Guayido announced the control of Citgo
Guayido said that obtaining a license from Citgo's Ministry of Finance in the United States is a sign of salvation for an important asset for all of Venezuela. The control of the opposition on the company, according to him, means that Maduro will not be able to loot it completely
Photo: Jonathan Bachman / Reuters
The Venezuelan president proclaimed himself Juan Guaiido on his Twitter reportedthat the opposition acquired control of the oil company Citgo, the subsidiary of the Venezuelan national oil company PDVSA.
"They (the Venezuelan authorities. – RBC) wanted to steal everything, but we have already obtained control of Citgo and a license to continue the work of the company, so we saved an important national heritage. They want us to leave the streets, but tomorrow we will join everyone to stop the usurper, "he wrote.
Thus, Guaido commented on the report that the US Treasury Department extended the period to allow transactions with Citgo for 18 months. The decision was taken on March 14th. In a press release from the US Treasury Department, it was noted that this "will allow Citgo to continue operating in the future, while not allowing any benefit to the illegitimate Maduro regime".

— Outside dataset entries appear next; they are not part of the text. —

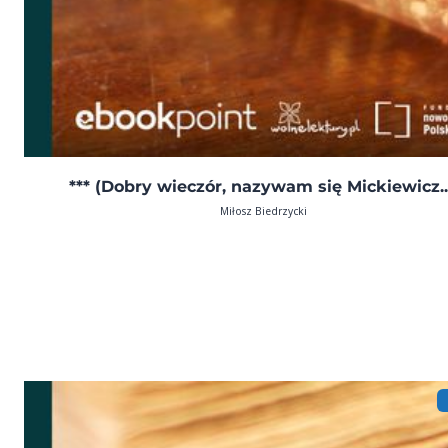
*** (Dobry wieczór, nazywam się Mickiewicz..
Miłosz Biedrzycki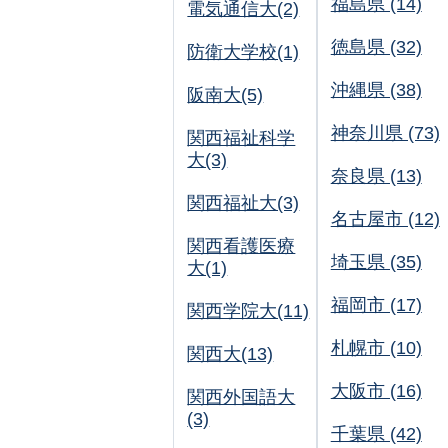
福島県 (14)
電気通信大(2)
徳島県 (32)
防衛大学校(1)
沖縄県 (38)
阪南大(5)
神奈川県 (73)
関西福祉科学
大(3)
奈良県 (13)
関西福祉大(3)
名古屋市 (12)
関西看護医療
埼玉県 (35)
大(1)
福岡市 (17)
関西学院大(11)
札幌市 (10)
関西大(13)
大阪市 (16)
関西外国語大
(3)
千葉県 (42)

Citgo is the US daughter of the Venezuelan PDVSA, which has been subjected to harsh sanctions since January 2019. In accordance with the terms of the sanctions, Citgo can continue to work, but all funds received must remain in accounts blocked in the United States, cannot transfer funds to the parent company in Venezuela. The condition for the abolition of restrictions in Washington has defined the transfer of control over the PDVSA to the opposition. In late February, Citgo formally terminated relations with PDVSA
Because of the damage caused by the sanctions, Citgo was forced to start looking for external financing. March 8 was disclosed that Citgo plans to receive a loan of $ 1.2 billion, which should help the company refinance its current debt. Citgo has already contacted Houlihan Lokey, an independent US investment company. The agreement is expected to close on March 22nd.